Interior design begins with human experience. Considering the physical, mental, and emotional needs of people, interior designers use human-centered approaches to address how we live today. Creating novel approaches to promoting health, safety, and welfare, contemporary interiors are increasingly inspired by biophilia as a holistic approach to design.
By definition, interior design encompasses diverse aspects of our environment. The discipline extends to building materials and finishes; casework, furniture, furnishings, and equipment; lighting; acoustics; wayfinding; ergonomics and anthropometrics; and human environmental behavior. Centering on experience, biophilia influences the moment-to-moment physical and sensory elements found within interiors. It impacts our emotions, health, and overall feeling. But what is biophilia, and how does it connect to design?
Biophilia is the idea that humans possess an innate tendency to seek connections with nature.
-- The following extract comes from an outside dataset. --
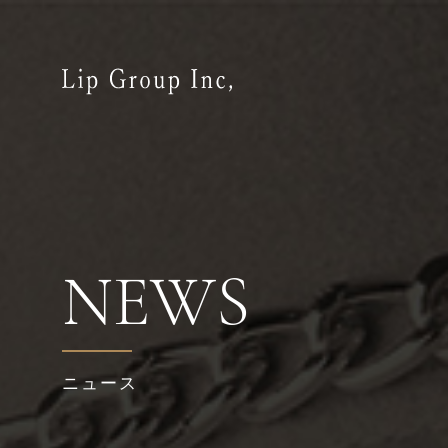
NEWS
ニュース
The term translates to ‘the love of living things’ in ancient Greek (philia = the love of / inclination towards), and was used by German-born American psychoanalyst Erich Fromm in The Anatomy of Human Destructiveness (1973), which described biophilia as “the passionate love of life and of all that is alive.” The term was later used by American biologist Edward O. Wilson in his work Biophilia (1984), which proposed that the tendency of humans to focus on and to affiliate with nature and other life-forms has, in part, a genetic basis.